The replica, formally unveiled on Oct. 8, 1997, at the National Press Club in Washington, D.C., has been touring the state of Iowa for the past year. Boulder is the first stop on a three-site national tour. It will also travel to Long Beach, Calif., and San Jose, Calif.

CU-Boulder will have the computer on display for students and the public until Jan. 27. The university will also host a symposium Jan. 25, featuring John Atanasoff II.

Rowe said bringing the ABC to CU-Boulder was a suggestion from people in the Boulder community.

“A local businessman wanted to bring it here, and we were happy to go along with it,” she said.

The original ABC was never patented and eventually was dismantled for experiment parts, said Charles Derra, communication specialist for ISU University Relations.

“The original was built here on campus, and nobody understood the importance of what Atanasoff had done,” he said.

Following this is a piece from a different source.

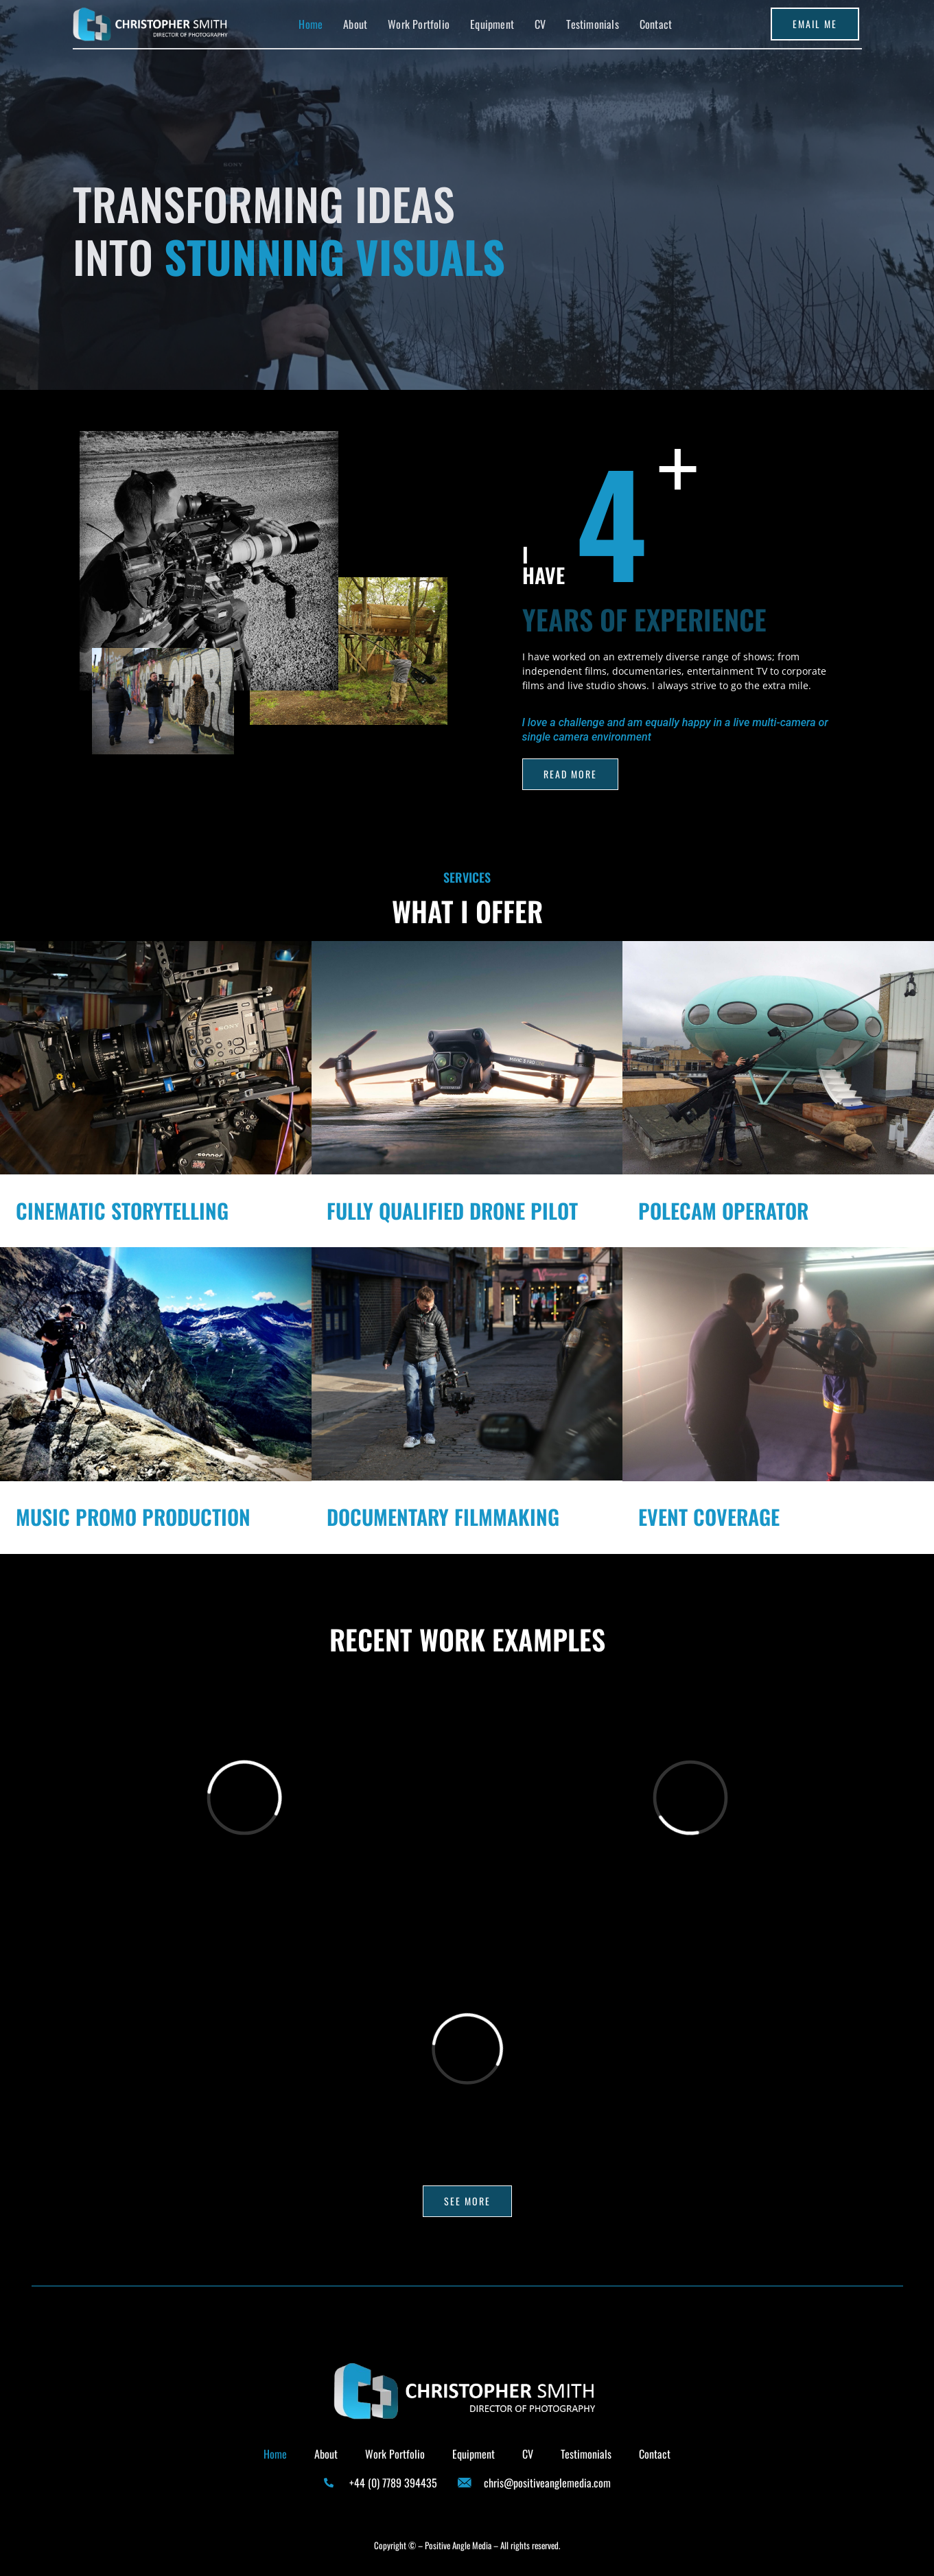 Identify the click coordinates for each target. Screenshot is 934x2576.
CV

Derra said the replica was built to show how the ABC actually worked.

“The reason it was built was to prove that Atanasoff had built a working computer, and he did it here,” he said. “It was quite a scavenger hunt because they had to find parts for it from that time period.”

Gary Sleege, one of the principal electronics designers of the replica, said the only part left of the original ABC was the memory drum, which is now at the Smithsonian Institute in Washington, D.C.

Most of the replica design was done by looking at what few pictures were taken of the original ABC and interpreting photocopied documents belonging to Atanasoff.

“You know the saying, ‘A picture’s worth a thousand words?’ Well, we had to go by Berry’s words for most of the circuits, so you can imagine what we first came up with,” Sleege said.

Sleege said some things amazed him while building the replica. For example, the original part numbers for the vacuum tubes are still used today.

Also, the ABC had the ability to convert decimal numbers to binary numbers to do calculations and then give the answer in decimals, similar to modern computers.

Unlike computers today, the original ABC weighed 750 pounds and had unique features, including rotating drums for data storage and vacuum tubes that flickered.

“When you have a computer that looks like the first one, a lot of people notice,” Sleege said. “People take note of nostalgia.”

Atanasoff was a professor of physics and mathematics at Iowa State, and Berry was his graduate student.

All construction of the ABC replica was completed by a team of scientists, technicians and students at the Ames Laboratory, a U.S. Department of Energy facility at Iowa State.